(CROISSANCE AFRIQUE)-Au premier trimestre de l’année 2026, la société Palm Côte d’Ivoire (PALMCI), spécialisée dans la production et la commercialisation d’huiles de palme brute, a enregistré un résultat net particulièrement préoccupant, avec une chute vertigineuse de 86,20 % par rapport à la même période de l’année précédente, 2025.
Cette information alarmante provient du rapport d’activité récemment établi par la direction de l’entreprise, qui met en lumière une situation financière délicate. Selon ce rapport, le résultat net s’est établi à seulement 1,594 milliard de FCFA, en nette diminution par rapport aux 11,562 milliards de FCFA réalisés au 31 mars 2025, ce qui représente une contraction significative de 9,967 milliards de FCFA.
Parallèlement, le chiffre d’affaires de PALMCI a également subi un coup dur, affichant une baisse de 18,135 milliards de FCFA, avec un montant total de 49,384 milliards de FCFA, contre 67,519 milliards de FCFA au premier trimestre de l’année précédente. La direction de l’entreprise attribue cette baisse à la faiblesse des quantités d’huiles brutes de palme et de palmiste qui ont été vendues sur le marché local. Toutefois, elle souligne que cette situation pourrait être temporaire, qualifiant la baisse de simple décalage dans le temps des ventes.

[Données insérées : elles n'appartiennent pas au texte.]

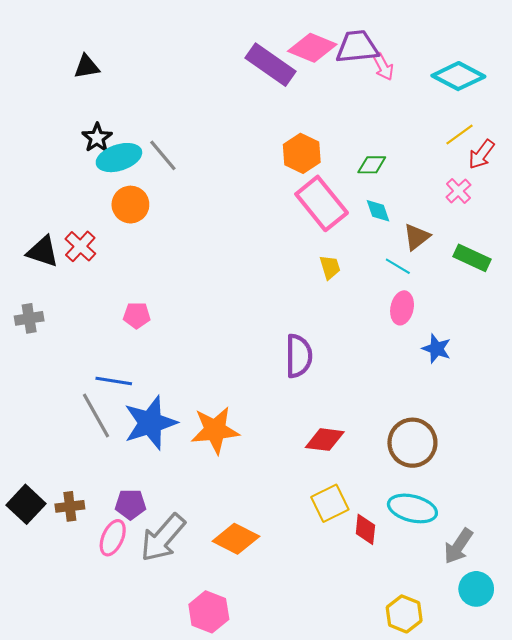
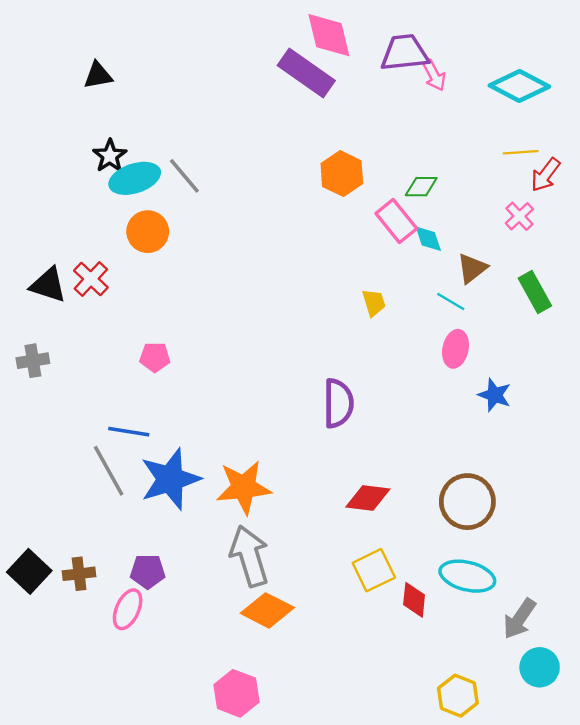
pink diamond: (312, 48) -> (329, 35), moved, turned 54
yellow line: (459, 135) -> (521, 152), turned 32
pink rectangle: (322, 203) -> (396, 221), moved, size x0.7
green rectangle: (472, 258) -> (535, 292), turned 36
gray arrow: (163, 538) -> (250, 556), moved, turned 122

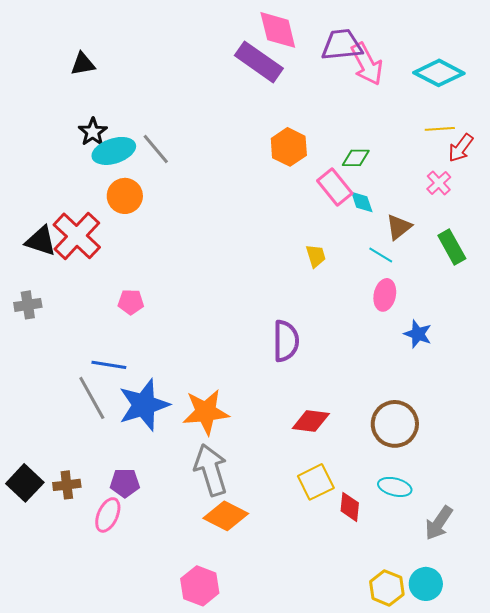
pink arrow: (434, 75) -> (367, 64), size x1.6
red cross: (91, 279) -> (77, 236), size x1.6
cyan ellipse: (467, 576) -> (395, 487), size x0.7
cyan circle: (540, 667) -> (426, 584), moved

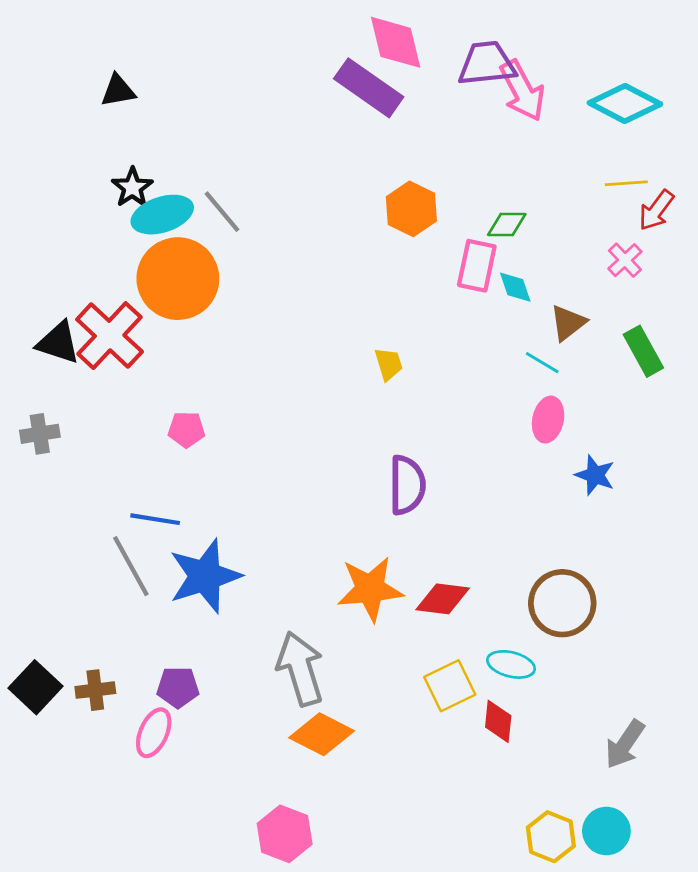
pink rectangle: (335, 187) -> (477, 266), turned 51
orange circle: (125, 196) -> (178, 279), size x1.6
yellow trapezoid: (316, 256) -> (389, 364), moved
orange star: (206, 412) -> (370, 589), moved
cyan ellipse: (395, 487) -> (511, 664), moved

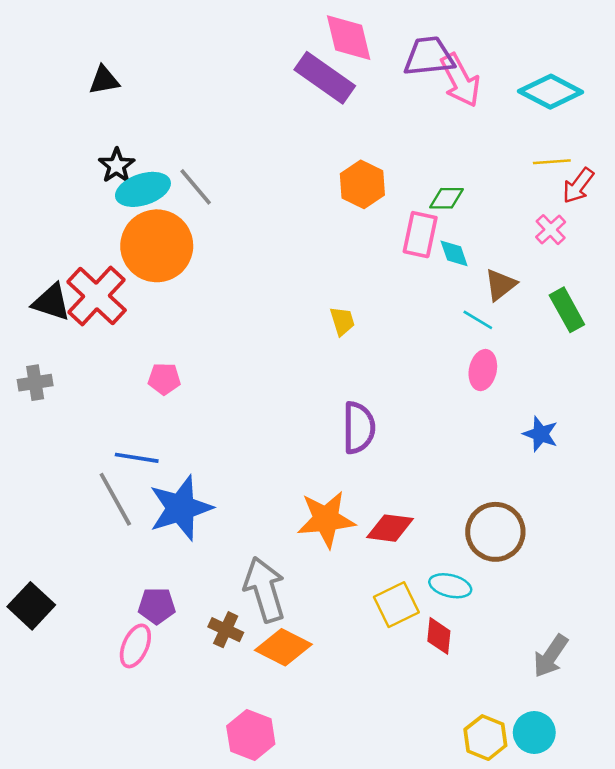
blue star: (595, 475) -> (541, 434), moved
brown cross: (95, 690) -> (226, 630), moved, turned 32

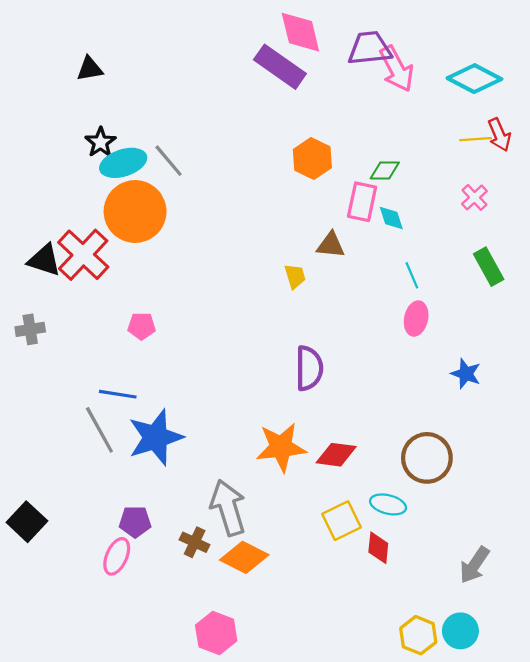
red arrow: (578, 186) -> (499, 135), moved, turned -60
brown triangle: (500, 285) -> (331, 245), moved, turned 44
cyan line: (478, 320) -> (412, 275), turned 36

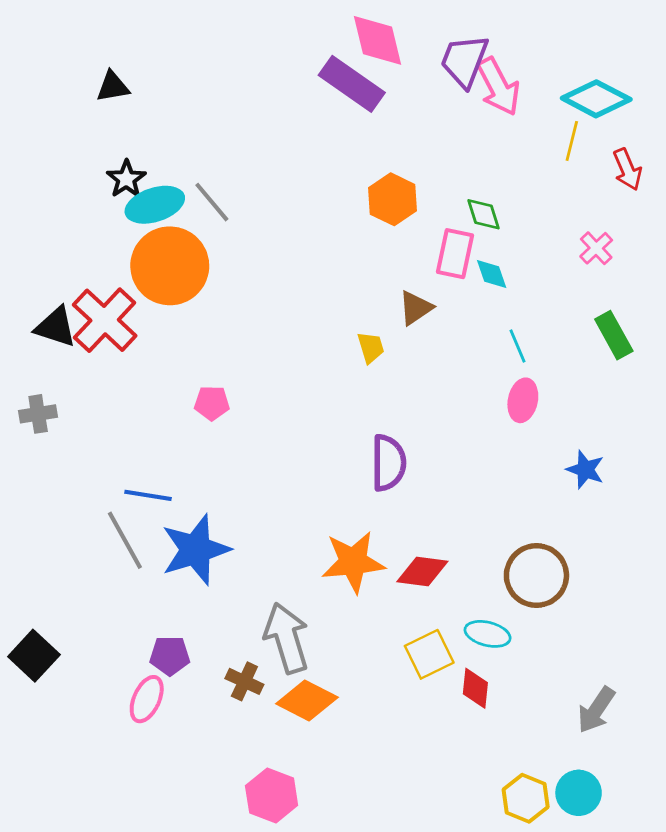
purple trapezoid: (370, 48) -> (464, 61), turned -63
yellow line: (476, 139) -> (572, 141), moved, turned -72
green diamond: (385, 170) -> (483, 214), turned 72
brown triangle: (331, 245) -> (416, 308), turned -40
pink pentagon: (142, 326) -> (212, 403), moved

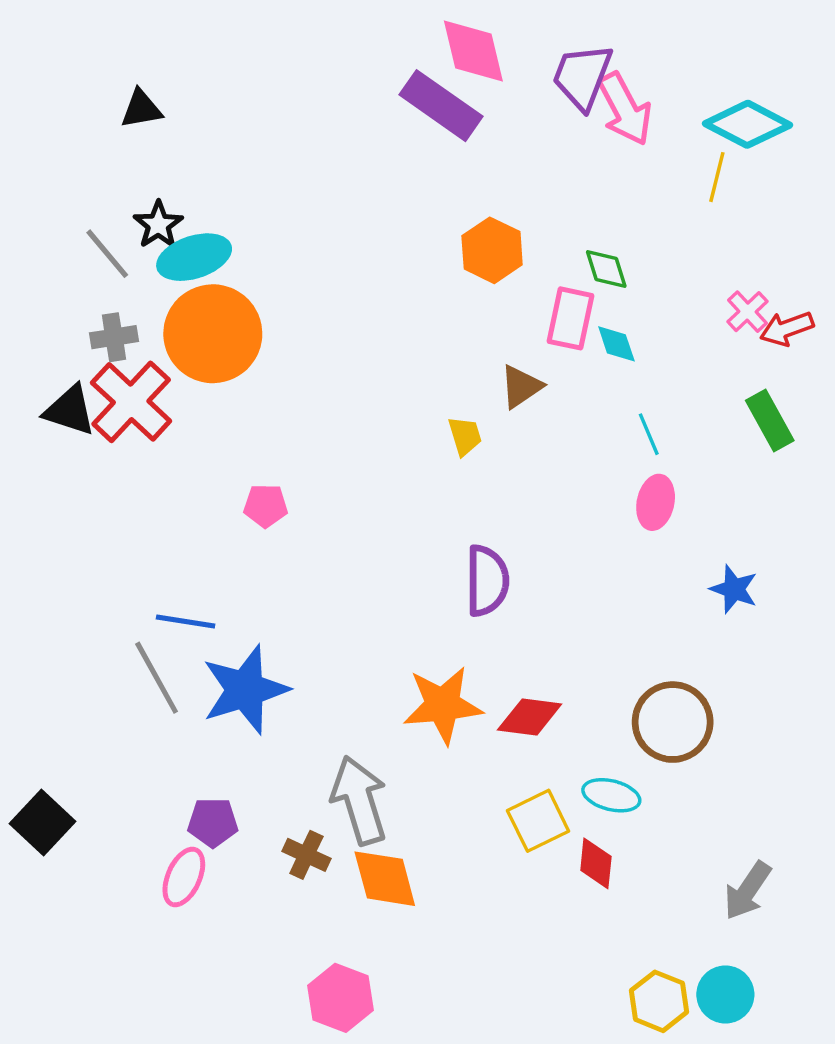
red arrow: (627, 169) -> (787, 329), moved, turned 93
gray line: (212, 202) -> (107, 254), moved
gray cross: (38, 414) -> (114, 337), moved
orange diamond: (307, 700) -> (385, 879), turned 48

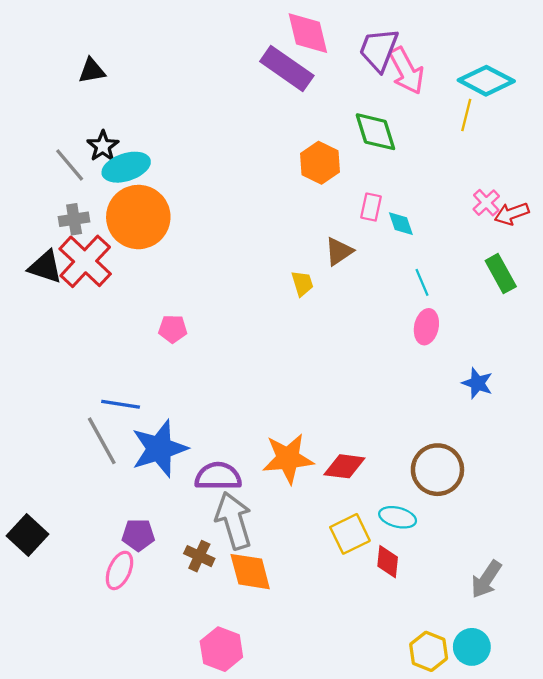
green diamond: (606, 269) -> (375, 132), moved, size x1.5
pink rectangle: (570, 318) -> (371, 207), size x0.7
purple semicircle: (487, 581) -> (218, 476), moved, turned -90

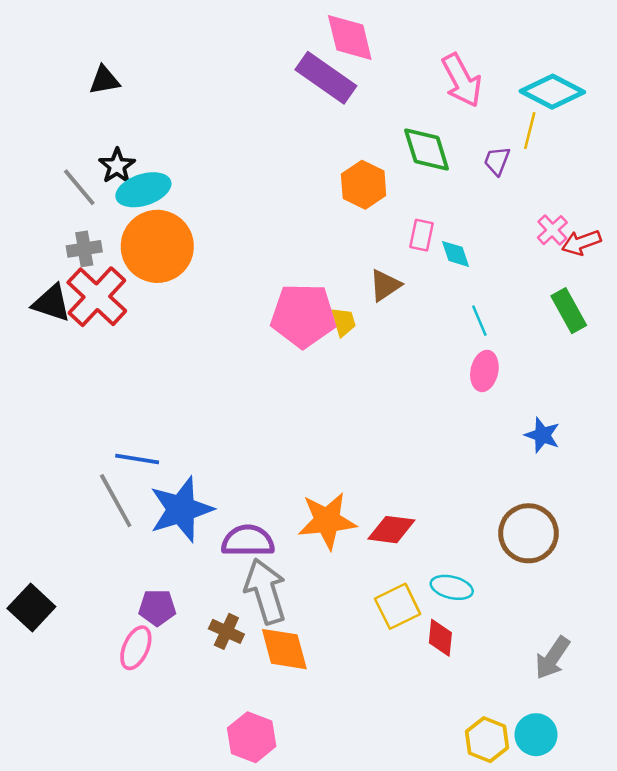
purple trapezoid: (379, 50) -> (497, 161), moved, size x0.6
pink pentagon: (173, 329) -> (303, 316), moved, size x2.0
brown circle: (437, 470) -> (528, 533), moved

Il est important de noter que PALMCI dispose d’un stock de produits finis, dont l’écoulement a débuté en avril 2026 et devrait se poursuivre dans les mois à venir, ce qui pourrait potentiellement redresser la situation financière de l’entreprise si la demande sur le marché local venait à se stabiliser. Cette dynamique de vente à venir pourrait offrir un espoir de reprise pour PALMCI, dans un contexte économique où la concurrence et les fluctuations du marché jouent un rôle crucial.Le résultat des activités ordinaires, qui reflète la performance économique de l’entreprise, suit une tendance baissière préoccupante, affichant un solde de 2,120 milliards de FCFA, une chute significative par rapport aux 15,417 milliards de FCFA enregistrés au 31 mars 2025, soit une diminution alarmante de 86%. Cette situation soulève des inquiétudes quant à la viabilité des opérations à court terme et à la capacité de l’entreprise à maintenir sa position sur le marché.
Cependant, en dépit de ce tableau financier morose, l’équipe dirigeante demeure optimiste quant aux perspectives futures de l’entreprise. Ils avancent que, compte tenu du niveau actuel de production des régimes issus des plantations industrielles, ainsi que des achats de régimes effectués auprès des planteurs villageois, il existe des raisons d’espérer une amélioration. De plus, la production des huiles brutes de palme et de palmiste, qui constitue un axe stratégique pour l’entreprise, pourrait jouer un rôle crucial dans la redynamisation des résultats.
Notons que pour l’exercice 2026, les dirigeants estiment qu’il est raisonnable d’anticiper un résultat net positif, qui s’inscrirait dans la même tendance que celui de l’année 2025, marquant un tournant potentiel vers la reprise et la croissance. Cette vision d’avenir, bien que teintée de prudence, témoigne d’une volonté de surmonter les défis actuels et d’exploiter les opportunités qui se présentent sur le marché.